A Near-Conformal Composite Higgs Model

TL;DR

This paper explores a composite Higgs model based on an $SU(3)$ gauge theory with 8 fermions, incorporating a dilaton EFT and standard-model couplings, analyzing its phenomenology and tuning requirements.

Contribution

It introduces a modified dilaton effective field theory with SM quantum numbers, integrating a composite Higgs, and studies its phenomenological implications and tuning.

Findings

The model predicts a pNGB Higgs and heavier states within a specific mass range.

The dilaton plays a significant role in the model's phenomenology.

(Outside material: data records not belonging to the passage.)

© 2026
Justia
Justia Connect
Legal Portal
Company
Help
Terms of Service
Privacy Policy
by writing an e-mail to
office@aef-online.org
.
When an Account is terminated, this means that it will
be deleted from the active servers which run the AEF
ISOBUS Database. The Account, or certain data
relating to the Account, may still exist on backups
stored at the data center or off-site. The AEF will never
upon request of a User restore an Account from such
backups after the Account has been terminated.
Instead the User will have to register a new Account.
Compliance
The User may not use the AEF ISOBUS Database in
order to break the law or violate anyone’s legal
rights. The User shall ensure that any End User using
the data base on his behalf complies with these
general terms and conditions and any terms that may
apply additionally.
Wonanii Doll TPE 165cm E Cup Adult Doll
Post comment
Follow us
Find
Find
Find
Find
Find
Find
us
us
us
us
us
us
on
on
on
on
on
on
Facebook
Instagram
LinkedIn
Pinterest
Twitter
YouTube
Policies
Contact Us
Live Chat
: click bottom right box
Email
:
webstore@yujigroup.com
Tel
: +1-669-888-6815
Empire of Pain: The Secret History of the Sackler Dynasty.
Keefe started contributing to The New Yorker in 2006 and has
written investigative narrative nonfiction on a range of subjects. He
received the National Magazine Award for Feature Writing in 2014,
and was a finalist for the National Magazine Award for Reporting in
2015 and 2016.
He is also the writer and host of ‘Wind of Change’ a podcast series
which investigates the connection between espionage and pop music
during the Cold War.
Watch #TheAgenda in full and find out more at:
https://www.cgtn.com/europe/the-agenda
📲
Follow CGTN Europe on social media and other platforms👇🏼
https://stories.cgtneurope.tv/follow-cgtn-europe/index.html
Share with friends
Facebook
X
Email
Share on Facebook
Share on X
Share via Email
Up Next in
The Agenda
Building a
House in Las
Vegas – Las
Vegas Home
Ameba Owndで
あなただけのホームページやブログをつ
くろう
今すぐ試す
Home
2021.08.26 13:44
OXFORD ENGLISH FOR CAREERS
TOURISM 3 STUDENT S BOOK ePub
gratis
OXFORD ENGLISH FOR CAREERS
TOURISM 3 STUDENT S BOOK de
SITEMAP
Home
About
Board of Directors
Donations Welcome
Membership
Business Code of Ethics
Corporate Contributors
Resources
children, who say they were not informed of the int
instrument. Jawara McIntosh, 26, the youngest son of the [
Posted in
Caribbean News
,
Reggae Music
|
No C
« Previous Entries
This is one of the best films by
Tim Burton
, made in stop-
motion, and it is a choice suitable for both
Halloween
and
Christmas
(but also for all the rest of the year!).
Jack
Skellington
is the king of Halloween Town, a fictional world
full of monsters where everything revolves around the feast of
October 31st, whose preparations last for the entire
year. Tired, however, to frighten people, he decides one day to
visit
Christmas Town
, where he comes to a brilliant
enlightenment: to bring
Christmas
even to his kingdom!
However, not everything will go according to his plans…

The required tuning is discussed in light of current experimental bounds.

Abstract

We analyze a composite Higgs model based on the confining $SU(3)$ gauge theory with $N_f = 8$ Dirac fermions in the fundamental representation. This gauge theory has been studied on the lattice and shown to be well described by a dilaton effective field theory (EFT). Here we modify the EFT by assigning standard-model quantum numbers such that four of the composite pseudo-Nambu-Goldstone boson (pNGB) fields form the standard-model Higgs doublet, by coupling it to the top quark, and by adding to the potential a term that triggers electroweak symmetry breaking. The model contains a pNGB Higgs boson, a set of heavier pNGBs, and an approximate dilaton in the same mass range. We study the phenomenology of the model, and discuss the amount of tuning required to insure consistency with current direct and indirect bounds on new physics, highlighting the role of the dilaton field.